Saved data entries:
===

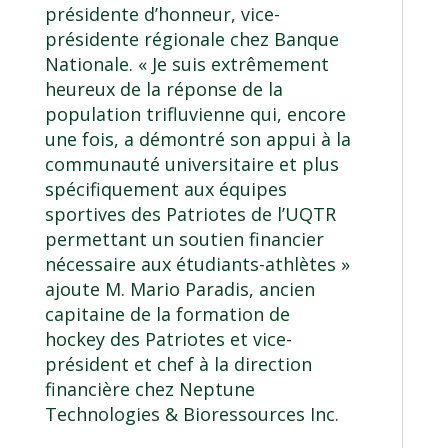
présidente d’honneur, vice-
présidente régionale chez Banque
Nationale. « Je suis extrêmement
heureux de la réponse de la
population trifluvienne qui, encore
une fois, a démontré son appui à la
communauté universitaire et plus
spécifiquement aux équipes
sportives des Patriotes de l’UQTR
permettant un soutien financier
nécessaire aux étudiants-athlètes »
ajoute M. Mario Paradis, ancien
capitaine de la formation de
hockey des Patriotes et vice-
président et chef à la direction
financière chez Neptune
Technologies & Bioressources Inc.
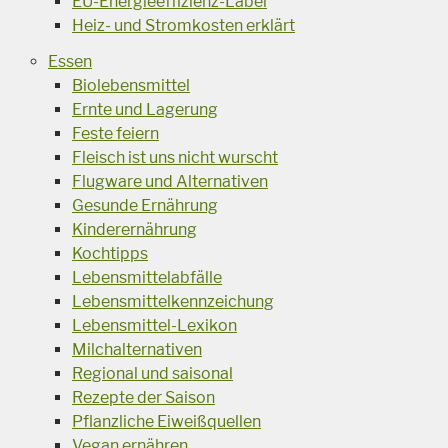
EU-Energieeffizienz-Label
Heiz- und Stromkosten erklärt
Essen
Biolebensmittel
Ernte und Lagerung
Feste feiern
Fleisch ist uns nicht wurscht
Flugware und Alternativen
Gesunde Ernährung
Kinderernährung
Kochtipps
Lebensmittelabfälle
Lebensmittelkennzeichung
Lebensmittel-Lexikon
Milchalternativen
Regional und saisonal
Rezepte der Saison
Pflanzliche Eiweißquellen
Vegan ernähren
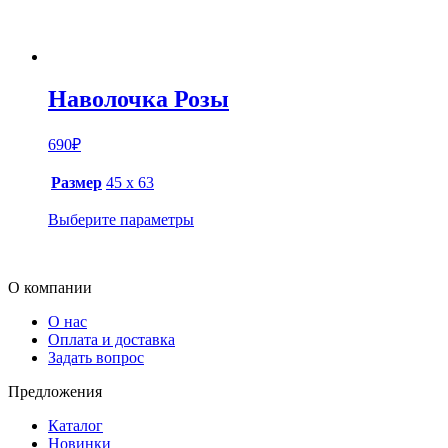
Наволочка Розы
690
₽
Размер
45 х 63
Выберите параметры
О компании
О нас
Оплата и доставка
Задать вопрос
Предложения
Каталог
Новинки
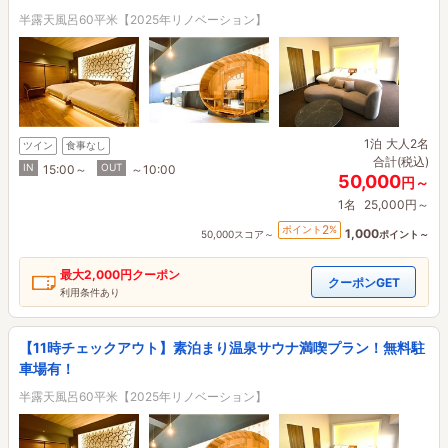
半露天風呂60平米【2025年リノベーション】
1泊
大人2名
ツイン
食事なし
合計(税込)
IN
OUT
15:00～
～10:00
50,000
円～
1名
25,000円～
2
ポイント
%
1,000
50,000スコア～
ポイント～
最大
2,000円
クーポン
クーポンGET
利用条件あり
【11時チェックアウト】素泊まり温泉サウナ満喫プラン！無料駐
車場有！
半露天風呂60平米【2025年リノベーション】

===

WHAT NEEDS TO BE DONE: Each record should appear again exactly as it stands, with no picture included.

RESPONSE BELOW:
présidente d’honneur, vice-
présidente régionale chez Banque
Nationale. « Je suis extrêmement
heureux de la réponse de la
population trifluvienne qui, encore
une fois, a démontré son appui à la
communauté universitaire et plus
spécifiquement aux équipes
sportives des Patriotes de l’UQTR
permettant un soutien financier
nécessaire aux étudiants-athlètes »
ajoute M. Mario Paradis, ancien
capitaine de la formation de
hockey des Patriotes et vice-
président et chef à la direction
financière chez Neptune
Technologies & Bioressources Inc.
EU-Energieeffizienz-Label
Heiz- und Stromkosten erklärt
Essen
Biolebensmittel
Ernte und Lagerung
Feste feiern
Fleisch ist uns nicht wurscht
Flugware und Alternativen
Gesunde Ernährung
Kinderernährung
Kochtipps
Lebensmittelabfälle
Lebensmittelkennzeichung
Lebensmittel-Lexikon
Milchalternativen
Regional und saisonal
Rezepte der Saison
Pflanzliche Eiweißquellen
Vegan ernähren
Наволочка Розы
690
₽
Размер
45 х 63
Выберите параметры
О компании
О нас
Оплата и доставка
Задать вопрос
Предложения
Каталог
Новинки
半露天風呂60平米【2025年リノベーション】
1泊
大人2名
ツイン
食事なし
合計(税込)
IN
OUT
15:00～
～10:00
50,000
円～
1名
25,000円～
2
ポイント
%
1,000
50,000スコア～
ポイント～
最大
2,000円
クーポン
クーポンGET
利用条件あり
【11時チェックアウト】素泊まり温泉サウナ満喫プラン！無料駐
車場有！
半露天風呂60平米【2025年リノベーション】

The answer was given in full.